Modern investors must be vigilant against various scams, including accounting scandals, insider trading, and other forms of fraud. One particularly deceptive scheme is the pump and dump scam.
In a pump and dump scam, stock investors heavily promote a company to create hype. Once the stock price is artificially inflated, these investors sell their holdings to unsuspecting buyers, causing the stock price to plummet. This leaves ordinary investors with substantial financial losses.
How pump and dump scams work
Creating hype
The initial phase involves existing investors spreading news and rumors about upcoming company announcements, promising significant increases in share prices. These announcements are presented as transformative events, designed to spark a surge in demand for the stock.
Attracted by the promising news, many investors purchase the stock, driving up its price in the short term.
Dumping the stock
After the stock price reaches a targeted high, the original investors begin selling off their shares to realize substantial profits. As the market catches on that these initial investors are exiting, the share price starts to fall.

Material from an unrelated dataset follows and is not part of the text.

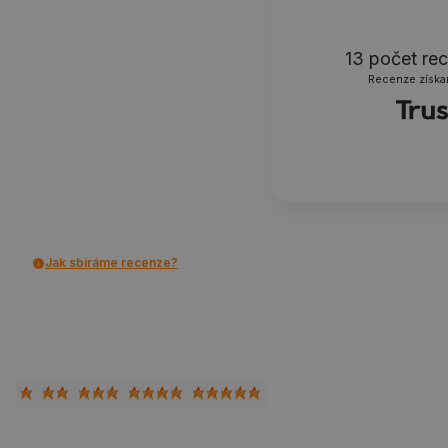
13
počet re
Recenze získa
Jak sbíráme recenze?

New investors who bought into the hype are left facing significant losses. This strategy can be particularly harmful to inexperienced investors, leading to severe financial setbacks.
Example of a pump and dump scam
A notable example occurred in 2015 with the American firm Jammin’ Java. The company’s CEO and key promoters orchestrated a pump and dump scheme by disseminating false and misleading newsletters about the company’s prospects.

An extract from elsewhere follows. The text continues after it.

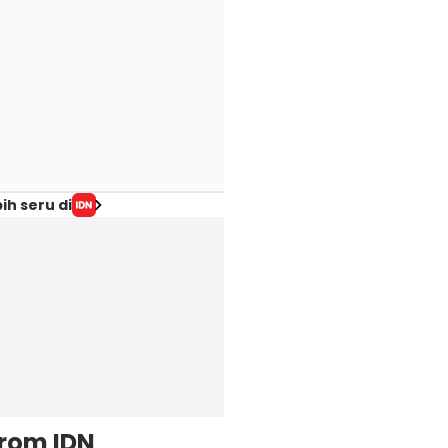
ih seru di
from IDN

These newsletters quickly gained traction online, attracting a large number of new investors. The fraudsters also used complex offshore entities to conceal and move funds.
Before the scheme, Jammin’ Java’s stock was priced at $0.17 per share. After generating the hype, the price soared to an intra-day high of $6.35 per share. The perpetrators then sold their shares, reaping significant profits.
The securities and exchange commission (SEC) estimated that the fraudsters made around $78 million. The CEO and eight others faced civil charges from the sec.
Pump and dump scams can cause severe financial harm to investors. These schemes are often executed with such complexity that new investors may not realize they are being deceived.
The Jammin’ Java case highlights that even top management can be involved in such frauds. Investors should exercise caution before investing in overhyped stocks and conduct thorough research to protect themselves from these scams.